Ce n’est qu’en étant fidèle à notre désir en profondeur, voir au rêve qui est le nôtre, à nous tous, que le monde pourra changer. C’est l’impulsion suffisante pour réunir l’intelligence de la raison et l’intelligence du cœur. Seuls ces deux potentiels conjugués sont capables de déclencher une vague de vie, de transformation et d’innovation à la hauteur des enjeux. Il suffit à chacun d’entre nous d’accepter, de dépasser les quelques peurs qui peuvent être les nôtres à l’idée de prendre des initiatives, et faire un pas en direction de la concrétisation de notre rêve. C’est ce pas qui est décisif, et c’est ce pas que nous vous invitons à faire maintenant. Et c’est ce pas qui nous permet tous ensemble d’aller vers un futur meilleur (…)

(…) « Et concrètement, ça veut dire quoi ? » Eh bien ça veut dire qu’ici et maintenant je commence à bouger. « Où, quand, comment, et en faisant quoi ? »
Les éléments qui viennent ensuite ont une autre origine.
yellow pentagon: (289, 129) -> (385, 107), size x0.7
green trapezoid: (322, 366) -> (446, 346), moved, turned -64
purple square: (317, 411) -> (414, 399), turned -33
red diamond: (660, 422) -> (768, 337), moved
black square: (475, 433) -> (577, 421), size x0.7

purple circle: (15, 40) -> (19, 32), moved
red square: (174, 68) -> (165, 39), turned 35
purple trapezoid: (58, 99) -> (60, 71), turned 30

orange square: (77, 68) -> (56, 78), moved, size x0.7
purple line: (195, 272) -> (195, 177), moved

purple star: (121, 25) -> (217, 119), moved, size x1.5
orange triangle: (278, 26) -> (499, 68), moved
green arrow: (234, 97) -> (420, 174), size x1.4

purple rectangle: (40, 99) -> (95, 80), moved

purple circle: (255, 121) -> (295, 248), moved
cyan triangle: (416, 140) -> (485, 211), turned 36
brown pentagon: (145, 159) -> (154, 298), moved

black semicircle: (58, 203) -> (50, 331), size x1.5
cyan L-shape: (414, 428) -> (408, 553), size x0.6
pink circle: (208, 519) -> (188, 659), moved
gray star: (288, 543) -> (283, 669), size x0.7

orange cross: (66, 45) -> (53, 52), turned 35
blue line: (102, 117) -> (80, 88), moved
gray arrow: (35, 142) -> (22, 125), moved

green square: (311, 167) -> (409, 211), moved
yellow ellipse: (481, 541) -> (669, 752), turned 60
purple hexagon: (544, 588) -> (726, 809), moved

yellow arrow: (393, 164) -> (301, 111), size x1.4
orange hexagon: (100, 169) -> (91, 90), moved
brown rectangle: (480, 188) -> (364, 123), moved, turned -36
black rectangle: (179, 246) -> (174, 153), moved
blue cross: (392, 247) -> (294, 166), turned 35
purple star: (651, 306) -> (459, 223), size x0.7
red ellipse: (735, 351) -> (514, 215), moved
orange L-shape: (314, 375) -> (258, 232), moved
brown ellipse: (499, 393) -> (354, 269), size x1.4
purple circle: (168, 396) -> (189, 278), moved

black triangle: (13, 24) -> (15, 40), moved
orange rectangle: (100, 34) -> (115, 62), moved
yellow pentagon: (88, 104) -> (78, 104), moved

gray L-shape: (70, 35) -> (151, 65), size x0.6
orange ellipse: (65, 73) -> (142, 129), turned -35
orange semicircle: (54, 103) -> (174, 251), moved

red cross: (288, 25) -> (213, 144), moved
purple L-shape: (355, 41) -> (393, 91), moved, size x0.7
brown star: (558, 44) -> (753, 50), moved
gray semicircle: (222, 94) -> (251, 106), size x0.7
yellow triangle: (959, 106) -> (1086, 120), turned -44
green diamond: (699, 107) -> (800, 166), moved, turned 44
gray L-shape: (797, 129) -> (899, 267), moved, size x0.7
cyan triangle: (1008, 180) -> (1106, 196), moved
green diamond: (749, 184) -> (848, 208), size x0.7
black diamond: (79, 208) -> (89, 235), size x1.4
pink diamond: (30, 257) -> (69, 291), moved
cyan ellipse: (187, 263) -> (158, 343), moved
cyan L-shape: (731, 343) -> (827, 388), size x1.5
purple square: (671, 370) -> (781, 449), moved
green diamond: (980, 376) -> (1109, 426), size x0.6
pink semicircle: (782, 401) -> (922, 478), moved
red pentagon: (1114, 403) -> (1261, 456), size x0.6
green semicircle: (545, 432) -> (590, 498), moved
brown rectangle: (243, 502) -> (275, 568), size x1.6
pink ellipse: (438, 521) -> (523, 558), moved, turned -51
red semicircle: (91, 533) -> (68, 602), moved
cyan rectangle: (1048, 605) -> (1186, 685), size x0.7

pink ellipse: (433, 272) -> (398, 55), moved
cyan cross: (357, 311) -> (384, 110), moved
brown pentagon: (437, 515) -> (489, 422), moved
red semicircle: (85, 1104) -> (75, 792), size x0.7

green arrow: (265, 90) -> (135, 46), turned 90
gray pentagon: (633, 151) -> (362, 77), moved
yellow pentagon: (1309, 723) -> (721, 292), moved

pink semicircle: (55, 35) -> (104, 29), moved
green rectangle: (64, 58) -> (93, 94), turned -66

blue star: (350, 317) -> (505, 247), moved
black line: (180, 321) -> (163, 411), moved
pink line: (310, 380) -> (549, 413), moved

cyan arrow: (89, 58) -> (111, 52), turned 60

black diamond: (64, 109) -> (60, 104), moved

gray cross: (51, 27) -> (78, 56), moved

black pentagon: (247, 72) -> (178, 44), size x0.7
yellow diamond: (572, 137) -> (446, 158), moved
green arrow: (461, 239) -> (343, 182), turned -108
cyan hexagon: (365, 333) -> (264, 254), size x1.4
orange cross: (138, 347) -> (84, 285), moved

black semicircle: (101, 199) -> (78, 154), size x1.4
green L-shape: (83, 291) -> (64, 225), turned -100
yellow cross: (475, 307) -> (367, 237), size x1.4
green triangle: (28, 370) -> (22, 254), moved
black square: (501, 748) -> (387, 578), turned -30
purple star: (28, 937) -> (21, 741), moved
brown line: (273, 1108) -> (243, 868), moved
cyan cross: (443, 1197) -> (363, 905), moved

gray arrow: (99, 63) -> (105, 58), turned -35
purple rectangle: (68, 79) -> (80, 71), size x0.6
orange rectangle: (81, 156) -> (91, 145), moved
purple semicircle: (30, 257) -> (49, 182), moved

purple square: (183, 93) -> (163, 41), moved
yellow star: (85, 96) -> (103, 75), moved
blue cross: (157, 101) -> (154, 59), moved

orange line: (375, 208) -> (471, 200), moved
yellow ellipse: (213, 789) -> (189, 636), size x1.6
Je commence par me poser les questions : – Qu’est-ce qui me gêne le plus sur la Terre ? – Qu’est-ce que j’ai le plus de plaisir à apporter ?

Ensuite, c’est un bel élan que d’apporter aux autres, mais qu’est-ce que je veux m’apporter à moi ? Par rapport à mes vrais besoins, mes vrais désirs ? Comment est-ce que je peux introduire un peu plus d’amour et de joie dans ma famille ? Un peu plus de couleur, variété et de surprise, voire un peu plus de respect ?

Cela fait déjà de belles contributions à mon acquis, maintenant sur un plan professionnel, qu’est-ce que je peux faire ? Quelles sont les décisions que je devrais prendre ? Quels sont les choix, quelles sont les innovations que je pourrais engendrer, les partenariats… ?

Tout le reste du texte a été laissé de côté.